Hintergrund – schnelle Scheidung ohne Trennungsjahr
In der Praxis ist es oft so, dass getrennt lebende Eheleute recht schnell die Scheidung wünschen und dann auf das Thema Härtefallscheidung (§ 1565 Abs. 2 BGB) im Internet stoßen und sich fragen, welche Härtefallgründe es wohl gibt.
Bei der Härtefallscheidung ist nämlich grundsätzlich eine Trennung nicht erforderlich und von daher muss auch kein Trennungsjahr abgewartet werden. Die Scheidung aus Härtefallgründen kann faktisch beim Vorliegen einer unzumutbaren Härte sofort beim Familiengericht eingereicht werden.

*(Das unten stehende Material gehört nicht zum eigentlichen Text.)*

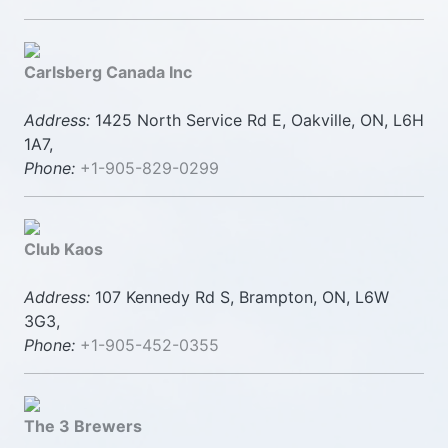
Carlsberg Canada Inc
Address:
1425 North Service Rd E, Oakville, ON, L6H
1A7,
Phone:
+1-905-829-0299
Club Kaos
Address:
107 Kennedy Rd S, Brampton, ON, L6W
3G3,
Phone:
+1-905-452-0355
The 3 Brewers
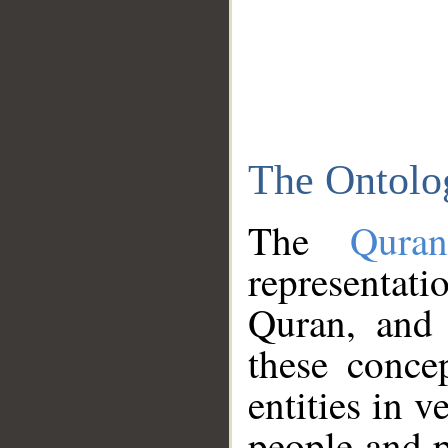
The Ontolo
The
Qura
representati
Quran, and 
these conce
entities in v
people and p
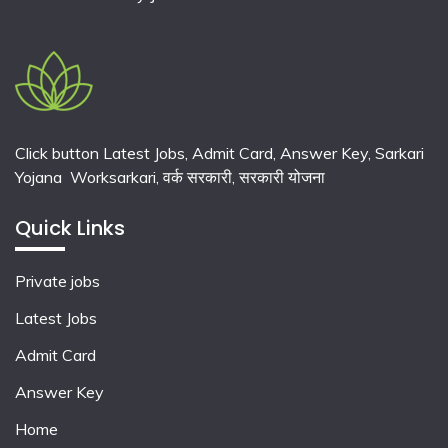
Click button Latest Jobs, Admit Card, Answer Key, Sarkari
Yojana Worksarkari,
वर्क सरकारी,
सरकारी योजना
Quick Links
Private jobs
Latest Jobs
Admit Card
Answer Key
Home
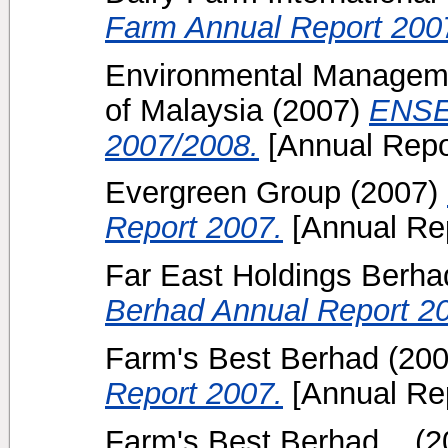
Farm Annual Report 200
Environmental Manageme
of Malaysia
(2007)
ENSE
2007/2008.
[Annual Repo
Evergreen Group
(2007)
Report 2007.
[Annual Rep
Far East Holdings Berha
Berhad Annual Report 2
Farm's Best Berhad
(20
Report 2007.
[Annual Rep
Farm's Best Berhad, .
(2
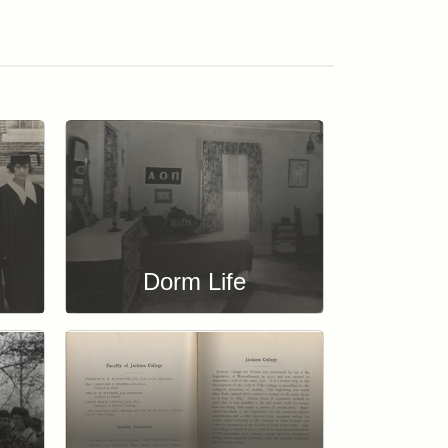
Dorm Life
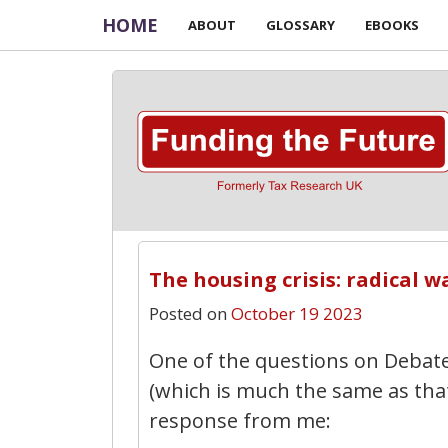
HOME
ABOUT
GLOSSARY
EBOOKS
The housing crisis: radical w
Posted on
October 19 2023
One of the questions on Debate
(which is much the same as that
response from me:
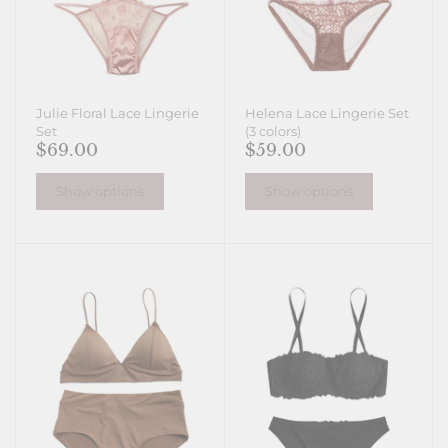
Julie Floral Lace Lingerie
Helena Lace Lingerie Set
Set
(3 colors)
$69.00
$59.00
Show options
Show options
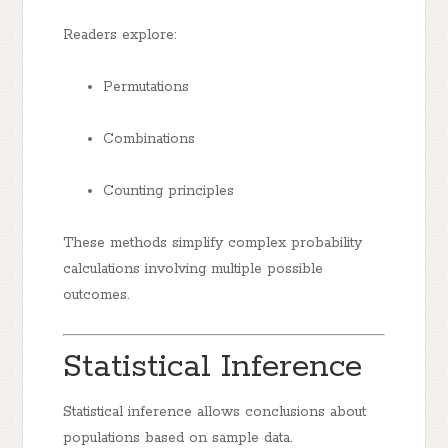
Readers explore:
Permutations
Combinations
Counting principles
These methods simplify complex probability
calculations involving multiple possible
outcomes.
Statistical Inference
Statistical inference allows conclusions about
populations based on sample data.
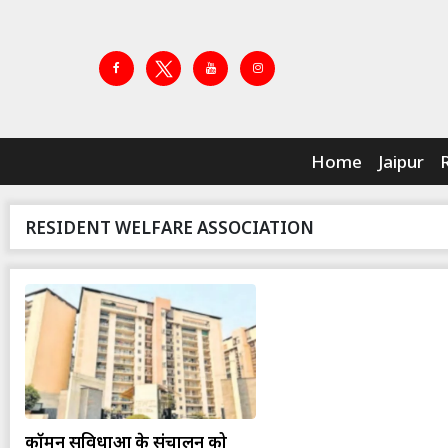
Home
Jaipur
RESIDENT WELFARE ASSOCIATION
कॉमन सुविधाओं के संचालन को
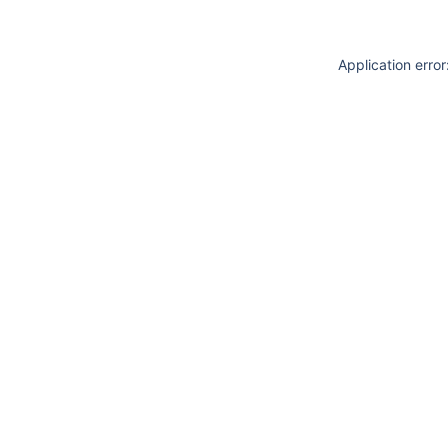
Application erro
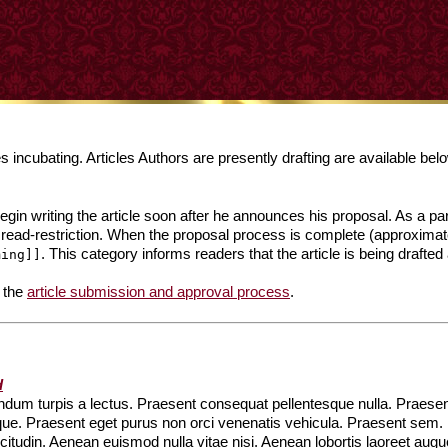
incubating. Articles Authors are presently drafting are available bel
in writing the article soon after he announces his proposal. As a part
 read-restriction. When the proposal process is complete (approximat
. This category informs readers that the article is being drafted 
ming]]
 the
article submission and approval process
.
d
um turpis a lectus. Praesent consequat pellentesque nulla. Praesent 
que. Praesent eget purus non orci venenatis vehicula. Praesent sem
llicitudin. Aenean euismod nulla vitae nisi. Aenean lobortis laoreet a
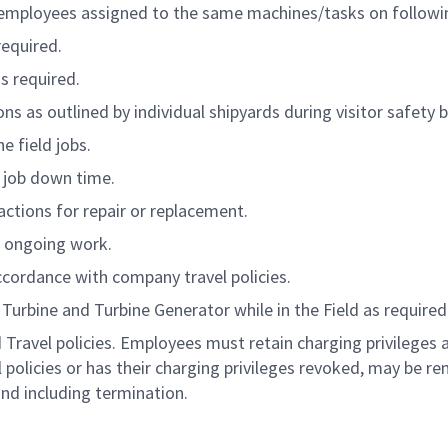
 employees assigned to the same machines/tasks on followin
required.
s required.
ns as outlined by individual shipyards during visitor safety b
e field jobs.
g job down time.
actions for repair or replacement.
rt ongoing work.
ccordance with company travel policies.
Turbine and Turbine Generator while in the Field as required
Travel policies. Employees must retain charging privileges 
policies or has their charging privileges revoked, may be r
 and including termination.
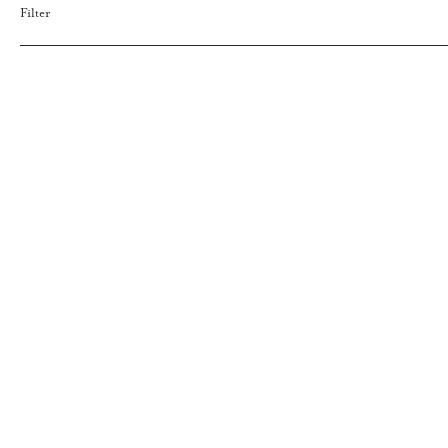
Filter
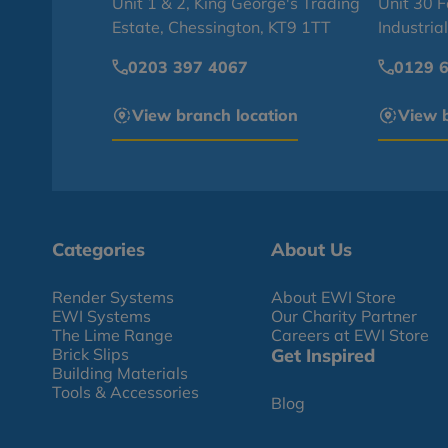
Unit 1 & 2, King George's Trading
Unit 30 
Estate, Chessington, KT9 1TT
Industria
0203 397 4067
0129 
View branch location
View b
Categories
About Us
Render Systems
About EWI Store
EWI Systems
Our Charity Partner
The Lime Range
Careers at EWI Store
Brick Slips
Get Inspired
Building Materials
Tools & Accessories
Blog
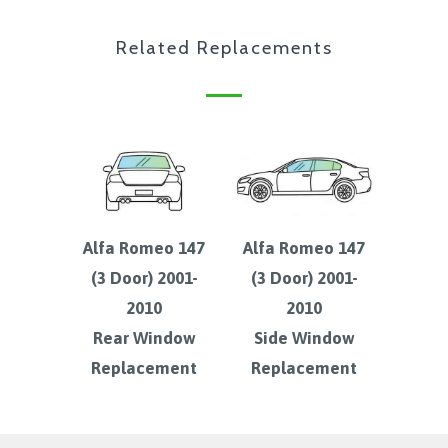
Related Replacements
Alfa Romeo 147
Alfa Romeo 147
(3 Door) 2001-
(3 Door) 2001-
2010
2010
Rear Window
Side Window
Replacement
Replacement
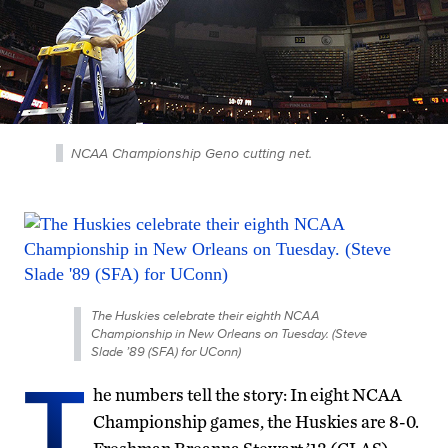
NCAA Championship Geno cutting net.
The Huskies celebrate their eighth NCAA
Championship in New Orleans on Tuesday. (Steve
Slade ’89 (SFA) for UConn)
T
he numbers tell the story: In eight NCAA
Championship games, the Huskies are 8-0.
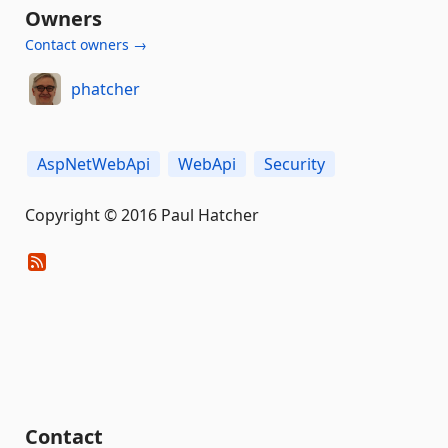
Owners
Contact owners →
phatcher
AspNetWebApi
WebApi
Security
Copyright © 2016 Paul Hatcher
Contact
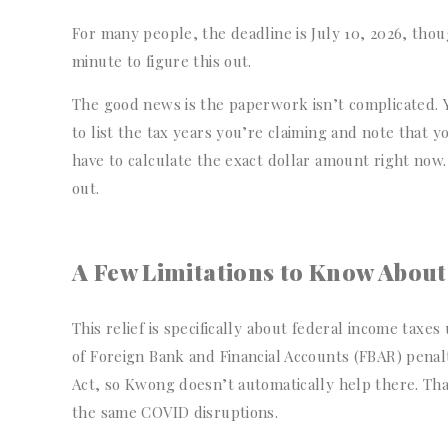
For many people, the deadline is July 10, 2026, thoug
minute to figure this out.
The good news is the paperwork isn’t complicated. 
to list the tax years you’re claiming and note that
have to calculate the exact dollar amount right now.
out.
A Few Limitations to Know About
This relief is specifically about federal income tax
of Foreign Bank and Financial Accounts (FBAR) penalt
Act, so Kwong doesn’t automatically help there. Tha
the same COVID disruptions.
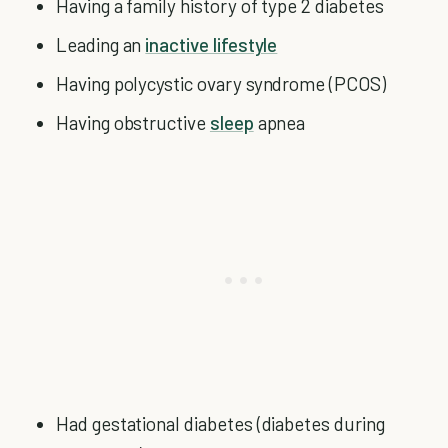
Having a family history of type 2 diabetes
Leading an
inactive lifestyle
Having polycystic ovary syndrome (PCOS)
Having obstructive
sleep
apnea
Had gestational diabetes (diabetes during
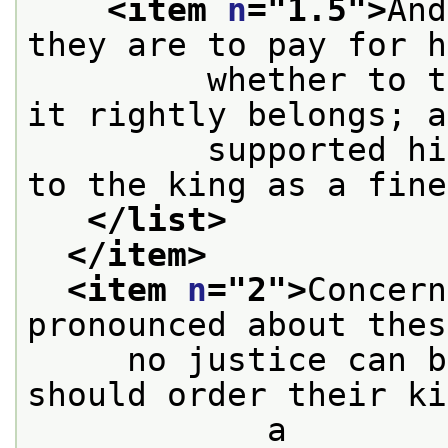
<item 
n
="
1.5
">
And
they are to pay for h
         whether to t
it rightly belongs; a
         supported hi
to the king as a fine
</list>
</item>
<item 
n
="
2
">
Concern
pronounced about thes
     no justice can b
should order their ki
            a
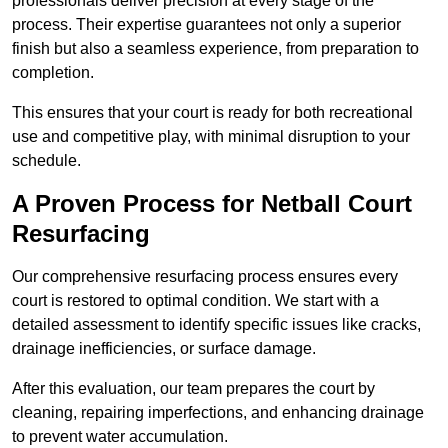
professionals deliver precision at every stage of the
process. Their expertise guarantees not only a superior
finish but also a seamless experience, from preparation to
completion.
This ensures that your court is ready for both recreational
use and competitive play, with minimal disruption to your
schedule.
A Proven Process for Netball Court
Resurfacing
Our comprehensive resurfacing process ensures every
court is restored to optimal condition. We start with a
detailed assessment to identify specific issues like cracks,
drainage inefficiencies, or surface damage.
After this evaluation, our team prepares the court by
cleaning, repairing imperfections, and enhancing drainage
to prevent water accumulation.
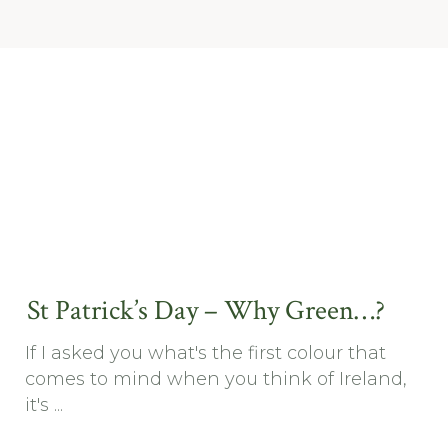
St Patrick’s Day – Why Green…?
If I asked you what's the first colour that
comes to mind when you think of Ireland,
it's ...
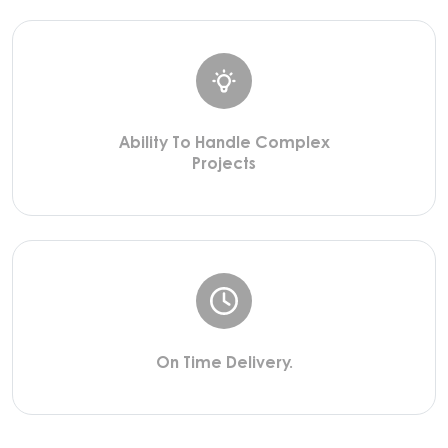
Ability To Handle Complex
Projects
On Time Delivery.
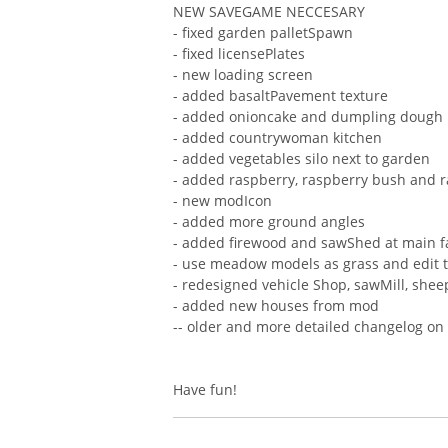
NEW SAVEGAME NECCESARY
- fixed garden palletSpawn
- fixed licensePlates
- new loading screen
- added basaltPavement texture
- added onioncake and dumpling dough
- added countrywoman kitchen
- added vegetables silo next to garden
- added raspberry, raspberry bush and 
- new modIcon
- added more ground angles
- added firewood and sawShed at main 
- use meadow models as grass and edit t
- redesigned vehicle Shop, sawMill, shee
- added new houses from mod
-- older and more detailed changelog on
Have fun!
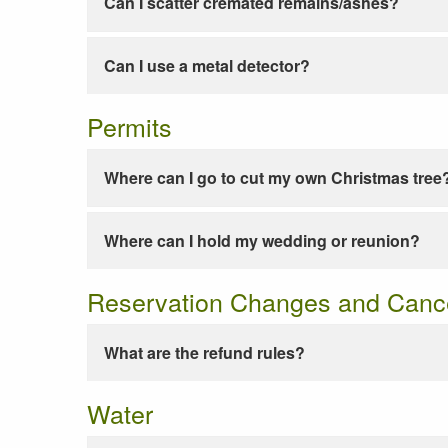
Can I scatter cremated remains/ashes?
Can I use a metal detector?
Permits
Where can I go to cut my own Christmas tree
Where can I hold my wedding or reunion?
Reservation Changes and Cance
What are the refund rules?
Water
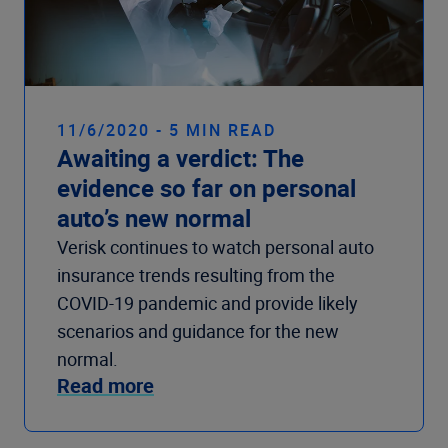
11/6/2020 - 5 MIN READ
Awaiting a verdict: The
evidence so far on personal
auto’s new normal
Verisk continues to watch personal auto
insurance trends resulting from the
COVID-19 pandemic and provide likely
scenarios and guidance for the new
normal.
Read more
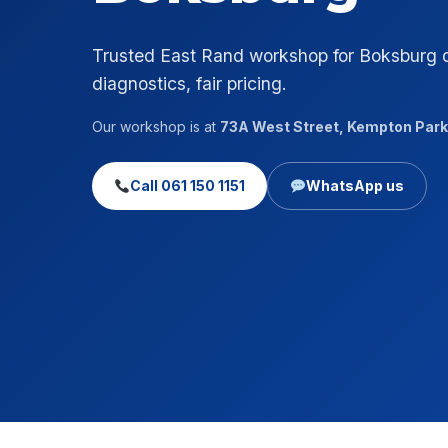
Trusted East Rand workshop for Boksburg 
diagnostics, fair pricing.
Our workshop is at
73A West Street, Kempton Park
Call 061 150 1151
WhatsApp us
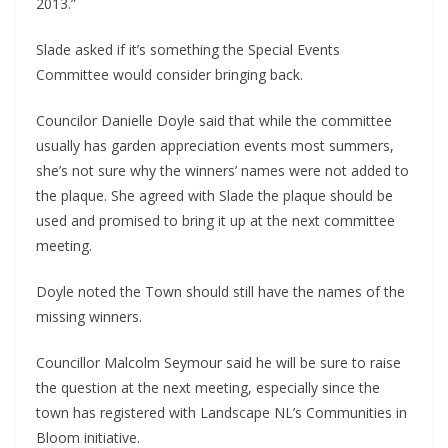
2013.”
Slade asked if it’s something the Special Events
Committee would consider bringing back.
Councilor Danielle Doyle said that while the committee
usually has garden appreciation events most summers,
she’s not sure why the winners’ names were not added to
the plaque. She agreed with Slade the plaque should be
used and promised to bring it up at the next committee
meeting.
Doyle noted the Town should still have the names of the
missing winners.
Councillor Malcolm Seymour said he will be sure to raise
the question at the next meeting, especially since the
town has registered with Landscape NL’s Communities in
Bloom initiative.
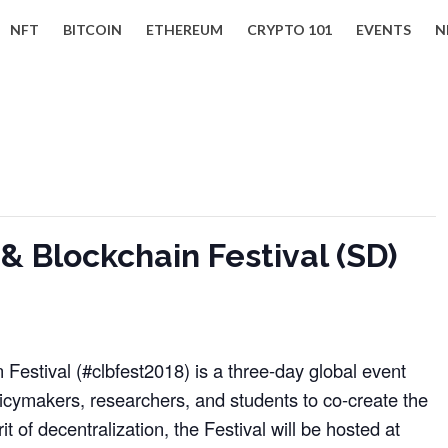
NFT
BITCOIN
ETHEREUM
CRYPTO 101
EVENTS
N
 Blockchain Festival (SD)
Festival (#clbfest2018) is a three-day global event
licymakers, researchers, and students to co-create the
rit of decentralization, the Festival will be hosted at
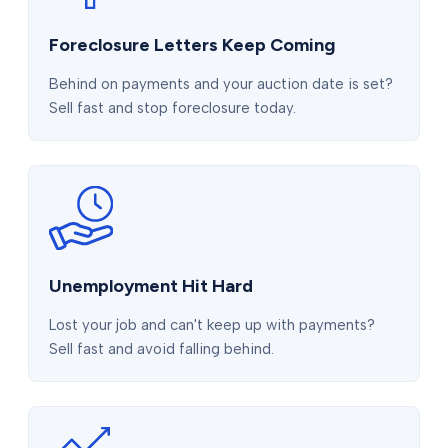
Foreclosure Letters Keep Coming
Behind on payments and your auction date is set?
Sell fast and stop foreclosure today.
Unemployment Hit Hard
Lost your job and can't keep up with payments?
Sell fast and avoid falling behind.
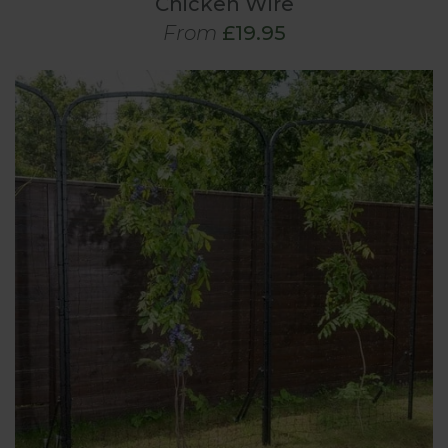
Chicken Wire
From
£19.95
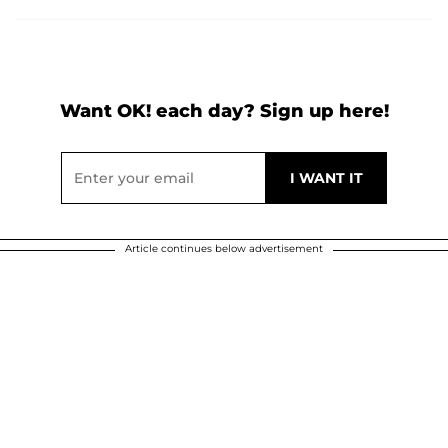
Want OK! each day? Sign up here!
Article continues below advertisement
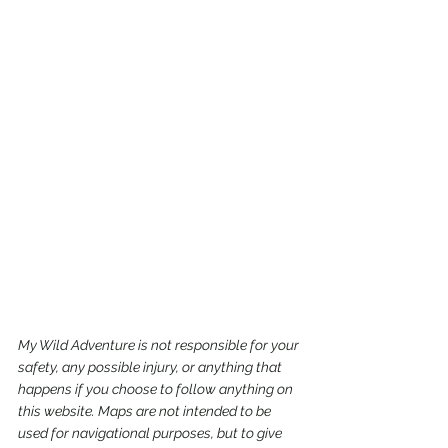
My Wild Adventure is not responsible for your 
safety, any possible injury, or anything that 
happens if you choose to follow anything on 
this website. Maps are not intended to be 
used for navigational purposes,
but to give 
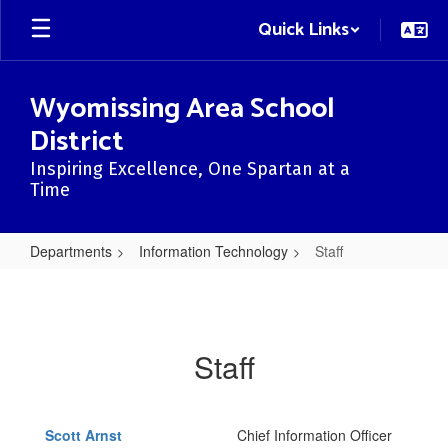
Skip
Quick Links
to
main
content
Wyomissing Area School
District
Inspiring Excellence, One Spartan at a
Time
Departments
Information Technology
Staff
Staff
Staff
Scott Arnst
Chief Information Officer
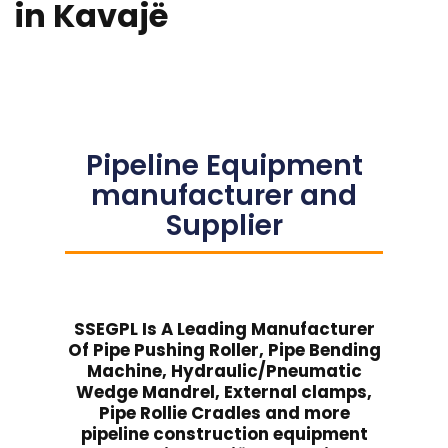
in Kavajë
Pipeline Equipment
manufacturer and
Supplier
SSEGPL Is A Leading Manufacturer
Of Pipe Pushing Roller, Pipe Bending
Machine, Hydraulic/Pneumatic
Wedge Mandrel, External clamps,
Pipe Rollie Cradles and more
pipeline construction equipment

Ehescheidung dauert auch bei Härtefallgründe
Dies heißt aber nicht, dass die Scheidung auch sofort erfolgt. Grundsätzlich muss derjenige, der sich auf eine unzumutbare Härte und damit auf eine Härtefallscheidung beruft auch nachweisen, dass eine solche vorliegt. Erst wenn dies erfolgt ist und ein entsprechender Grund für eine Härtefallscheidung vorhanden ist, wird das Gericht hier auch entsprechend die Scheidung aussprechen. Ansonsten wird das angerufene Familiengericht den Antrag auf Ehescheidung kostenpflichtig abweisen.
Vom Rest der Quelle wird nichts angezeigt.